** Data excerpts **
§ §

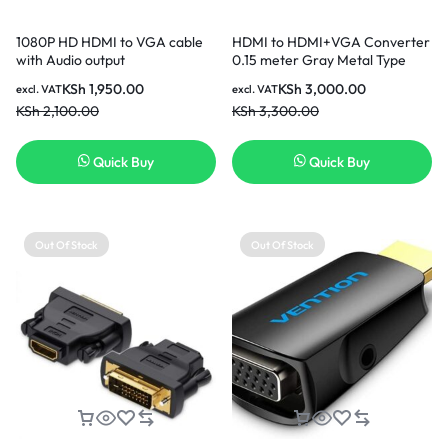
1080P HD HDMI to VGA cable
HDMI to HDMI+VGA Converter
with Audio output
0.15 meter Gray Metal Type
KSh
1,950.00
KSh
3,000.00
excl. VAT
excl. VAT
KSh
2,100.00
KSh
3,300.00
Quick Buy
Quick Buy
Out Of Stock
Out Of Stock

§ §

** Task to complete **
Write out the entries again, exactly as given, skipping any images.

** Reply **
1080P HD HDMI to VGA cable
HDMI to HDMI+VGA Converter
with Audio output
0.15 meter Gray Metal Type
KSh
1,950.00
KSh
3,000.00
excl. VAT
excl. VAT
KSh
2,100.00
KSh
3,300.00
Quick Buy
Quick Buy
Out Of Stock
Out Of Stock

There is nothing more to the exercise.